Les reporters qui ont la mauvaise idée de revenir sur leurs pas pour voyager dans les pays qu’ils ont connu en guerre civile peuvent en témoigner : les capitales et les peuples mettent longtemps à cicatriser. Certains ne s’en relèvent jamais. Circuler à Bagdad entre deux murs de protection en béton ou à Mogadiscio en voiture blindée suffit à vous prouver qu’un pays qui a basculé dans la violence terroriste reste comme un drogué qui ne se drogue plus : en sursis.
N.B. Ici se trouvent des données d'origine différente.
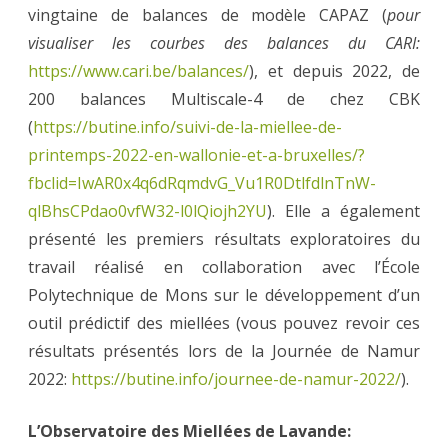
vingtaine de balances de modèle CAPAZ (
pour
visualiser les courbes des balances du CARI:
https://www.cari.be/balances/
), et depuis 2022, de
200 balances Multiscale-4 de chez CBK
(
https://butine.info/suivi-de-la-miellee-de-
printemps-2022-en-wallonie-et-a-bruxelles/?
fbclid=IwAR0x4q6dRqmdvG_Vu1R0DtlfdlnTnW-
qlBhsCPdao0vfW32-l0lQiojh2YU
). Elle a également
présenté les premiers résultats exploratoires du
travail réalisé en collaboration avec l’École
Polytechnique de Mons sur le développement d’un
outil prédictif des miellées (vous pouvez revoir ces
résultats présentés lors de la Journée de Namur
2022:
https://butine.info/journee-de-namur-2022/
).
L’Observatoire des Miellées de Lavande:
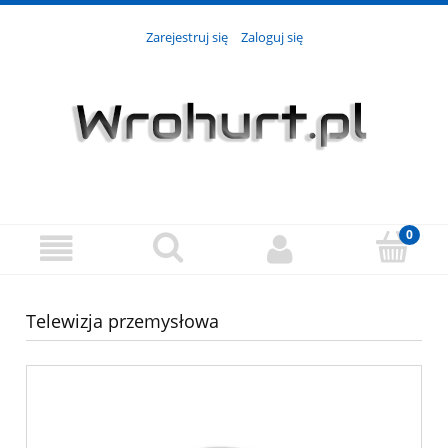
Zarejestruj się
Zaloguj się
Telewizja przemysłowa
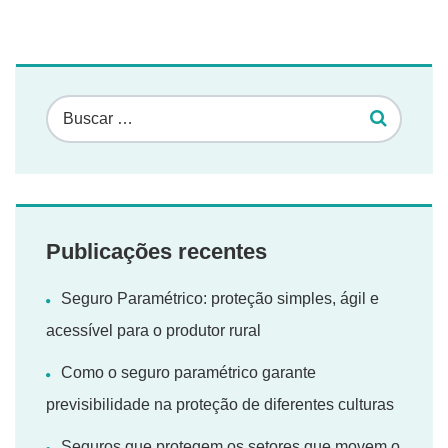
Publicações recentes
Seguro Paramétrico: proteção simples, ágil e
acessível para o produtor rural
Como o seguro paramétrico garante
previsibilidade na proteção de diferentes culturas
Seguros que protegem os setores que movem o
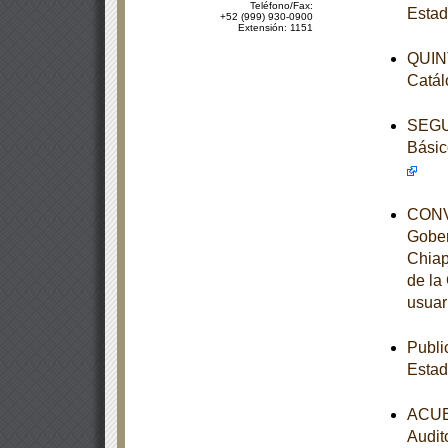
Teléfono/Fax:
Estad
+52 (999) 930-0900
Extensión: 1151
QUINT
Catál
SEGUN
Básic
CONVE
Gober
Chiap
de la
usuar
Publi
Estad
ACUER
Audit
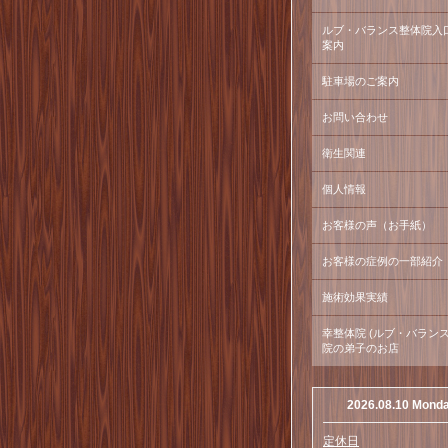
ルブ・バランス整体院入
案内
駐車場のご案内
お問い合わせ
衛生関連
個人情報
お客様の声（お手紙）
お客様の症例の一部紹介
施術効果実績
幸整体院 (ルブ・バラン
院の弟子のお店
2026.08.10 Mond
定休日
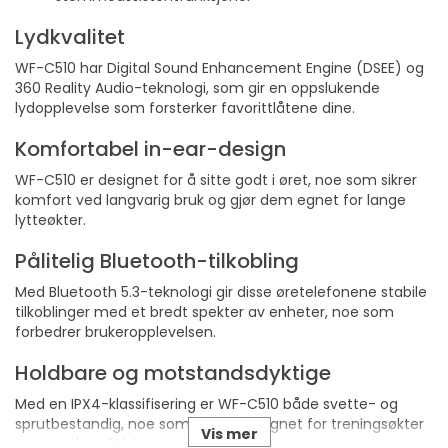
Lydkvalitet
WF-C510 har Digital Sound Enhancement Engine (DSEE) og
360 Reality Audio-teknologi, som gir en oppslukende
lydopplevelse som forsterker favorittlåtene dine.
Komfortabel in-ear-design
WF-C510 er designet for å sitte godt i øret, noe som sikrer
komfort ved langvarig bruk og gjør dem egnet for lange
lytteøkter.
Pålitelig Bluetooth-tilkobling
Med Bluetooth 5.3-teknologi gir disse øretelefonene stabile
tilkoblinger med et bredt spekter av enheter, noe som
forbedrer brukeropplevelsen.
Holdbare og motstandsdyktige
Med en IPX4-klassifisering er WF-C510 både svette- og
sprutbestandig, noe som gjør dem egnet for treningsøkter
Vis mer
og utendørsaktiviteter.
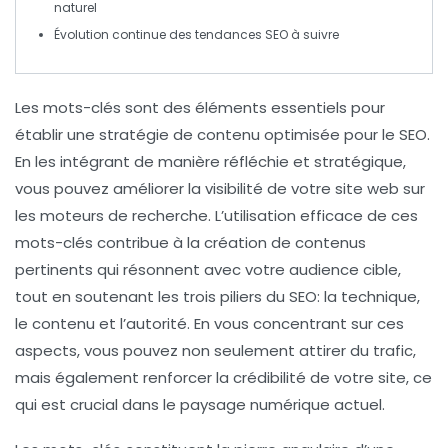
naturel
Évolution continue des
tendances SEO
à suivre
Les
mots-clés
sont des éléments essentiels pour
établir une
stratégie de contenu optimisée pour le SEO
.
En les intégrant de manière réfléchie et stratégique,
vous pouvez améliorer la
visibilité
de votre site web sur
les moteurs de recherche. L’utilisation efficace de ces
mots-clés contribue à la création de
contenus
pertinents
qui résonnent avec votre audience cible,
tout en soutenant les trois
piliers du SEO
: la
technique
,
le
contenu
et l’
autorité
. En vous concentrant sur ces
aspects, vous pouvez non seulement attirer du trafic,
mais également renforcer la
crédibilité
de votre site, ce
qui est crucial dans le paysage numérique actuel.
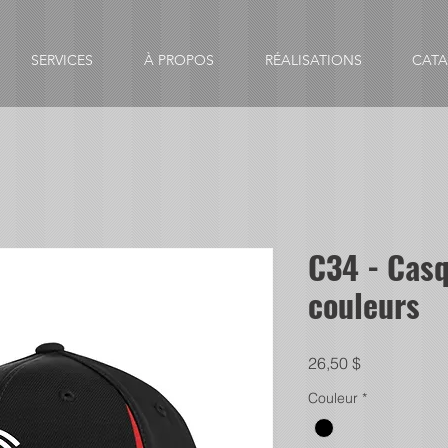
SERVICES
À PROPOS
RÉALISATIONS
CAT
C34 - Casq
couleurs
Prix
26,50 $
Couleur
*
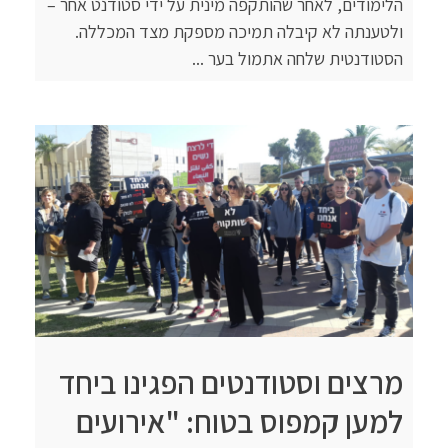
הלימודים, לאחר שהותקפה מינית על ידי סטודנט אחר –
ולטענתה לא קיבלה תמיכה מספקת מצד המכללה.
הסטודנטית שלחה אתמול בער ...
מרצים וסטודנטים הפגינו ביחד
למען קמפוס בטוח: "אירועים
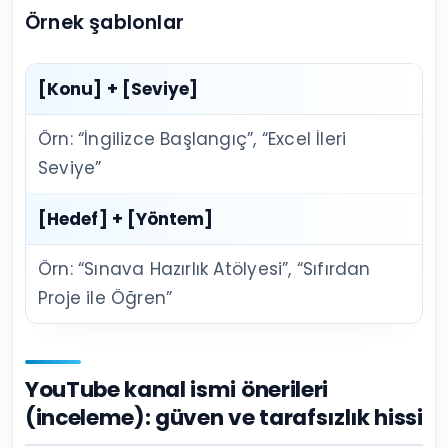
Örnek şablonlar
[Konu] + [Seviye]
Örn: “İngilizce Başlangıç”, “Excel İleri
Seviye”
[Hedef] + [Yöntem]
Örn: “Sınava Hazırlık Atölyesi”, “Sıfırdan
Proje ile Öğren”
YouTube kanal ismi önerileri
(inceleme): güven ve tarafsızlık hissi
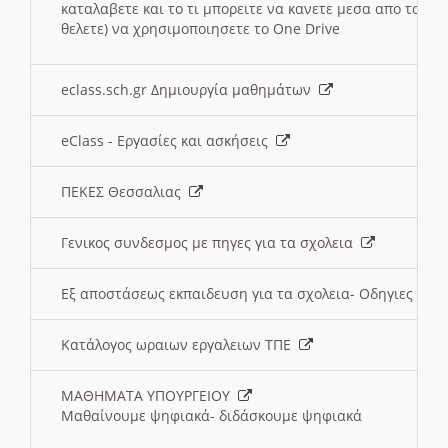
καταλαβετε και το τι μπορειτε να κανετε μεσα απο το σχο
θελετε) να χρησιμοποιησετε το One Drive
eclass.sch.gr Δημιουργία μαθημάτων
eClass - Εργασίες και ασκήσεις
ΠΕΚΕΣ Θεσσαλιας
Γενικος συνδεσμος με πηγες για τα σχολεια
Εξ αποστάσεως εκπαιδευση για τα σχολεια- Οδηγιες
Κατάλογος ωραιων εργαλειων ΤΠΕ
ΜΑΘΗΜΑΤΑ ΥΠΟΥΡΓΕΙΟΥ
Μαθαίνουμε ψηφιακά- διδάσκουμε ψηφιακά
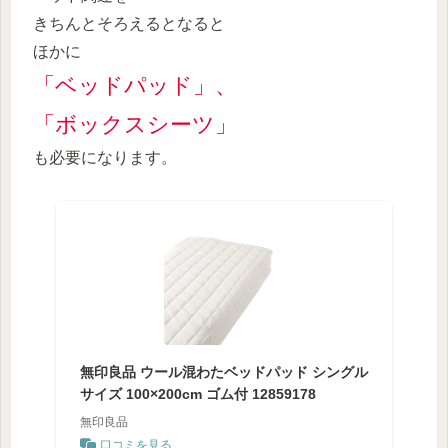
きちんとそろえるとなると
ほかに
「ベッドパッド」
、
「ボックスシーツ」
も必要になります。
無印良品 ウール混わたベッドパッド シングル
サイズ 100×200cm ゴム付 12859178
無印良品
口コミを見る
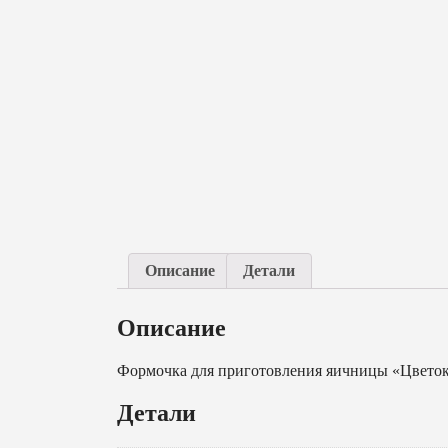
Описание
Детали
Описание
Формочка для приготовления яичницы «Цвето
Детали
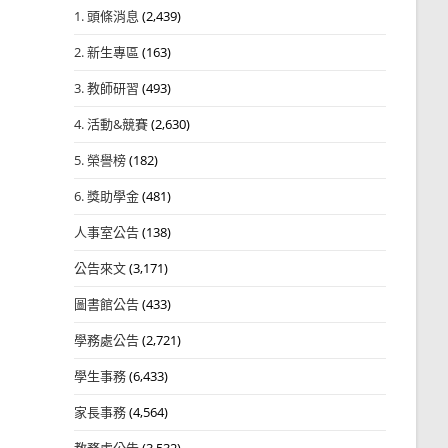
1. 頭條消息
(2,439)
2. 新生專區
(163)
3. 教師研習
(493)
4. 活動&競賽
(2,630)
5. 榮譽榜
(182)
6. 獎助學金
(481)
人事室公告
(138)
公告來文
(3,171)
圖書館公告
(433)
學務處公告
(2,721)
學生事務
(6,433)
家長事務
(4,564)
教務處公告
(3,532)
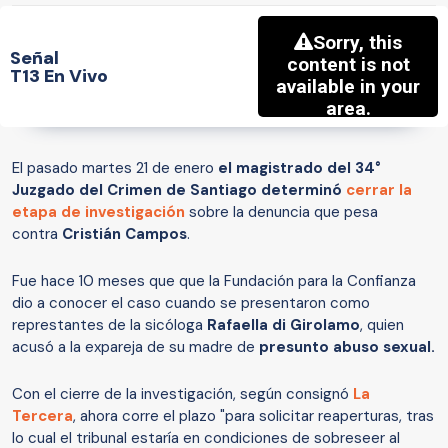
Señal
T13 En Vivo
El pasado martes 21 de enero
el magistrado del 34°
Juzgado del Crimen de Santiago determinó
cerrar la
etapa de investigación
sobre la denuncia que pesa
contra
Cristián Campos
.
Fue hace 10 meses que que la Fundación para la Confianza
dio a conocer el caso cuando se presentaron como
represtantes de la sicóloga
Rafaella di Girolamo
, quien
acusó a la expareja de su madre de
presunto abuso sexual.
Con el cierre de la investigación, según consignó
La
Tercera
, ahora corre el plazo "para solicitar reaperturas, tras
lo cual el tribunal estaría en condiciones de sobreseer al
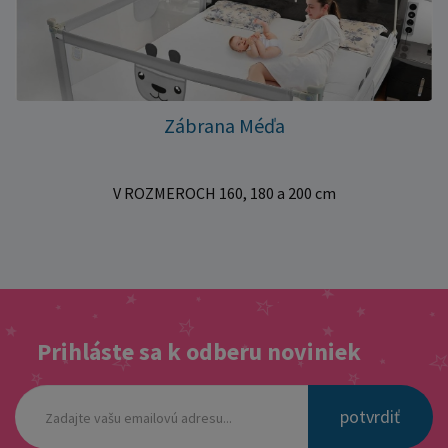
Zábrana Méďa
V ROZMEROCH 160, 180 a 200 cm
Prihláste sa k odberu noviniek
potvrdiť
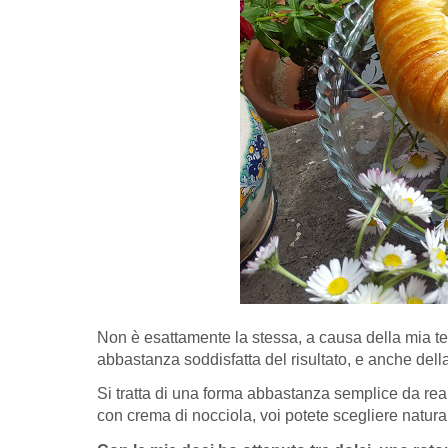
Non è esattamente la stessa, a causa della mia ten
abbastanza soddisfatta del risultato, e anche della
Si tratta di una forma abbastanza semplice da real
con crema di nocciola, voi potete scegliere natural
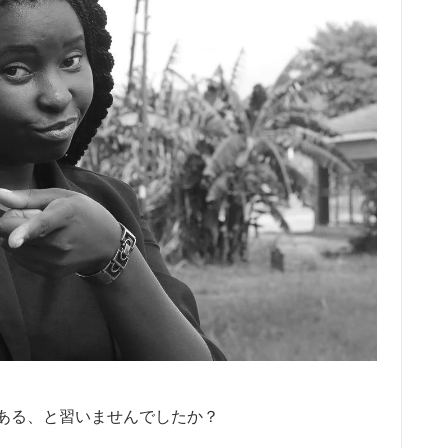
ある、と習いませんでしたか？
Certaines villes martyres semblent à première vue mieux aller, envahies par les chantiers. C’est souvent une illusion. A Grozny ou Kaboul, l’argent de la corruption que blanchit le clan au pouvoir finance la construction d’immeubles rutilants, pas la réconciliation. Depuis vingt ans, chacun connait les difficultés que pose l’après-guerre. C’est peut-être la chance du Mali. Les donateurs étrangers, les experts en tout genre, les grands organismes internationaux débarquent donc à Bamako sans illusions.
Ils sont modestes car nulle part le « nation building » n’a réussi et surtout pas dans les pays biberonnés par l’Onu où la corruption a explosé comme au Cambodge. Ils seront patients car ils savent désormais qu’il faut le courage d’une génération pour attendre que se forment de nouvelles élites, comme en Haïti. Ils seront prudents car ils savent qu’avant d’entamer la reconstruction de l’état et de la société civile, il faut imposer la paix civile. Deux mille milliards de dollars ont été déversés sur l’Afghanistan dont il ne reste pas grand-chose, des kilomètres de routes, quelques dispensaires, deux douzaines d’écoles que les talibans se promettent de fermer le jour prochain où ils reviendront au pouvoir. Au Mali, les bonnes fées sont nombreuses pour se pencher sur le berceau du nouveau pouvoir, on l’a vu avant même l’intronisation en grandes pompes du nouveau Président. Une conférence des donateurs s’est réunie et a levé plus de trois milliards d’euros d’aide. 150 millions ont été décaissés immédiatement. Le plus intéressant dans cette manne, c’est qu’elle est assortie de conditions draconiennes.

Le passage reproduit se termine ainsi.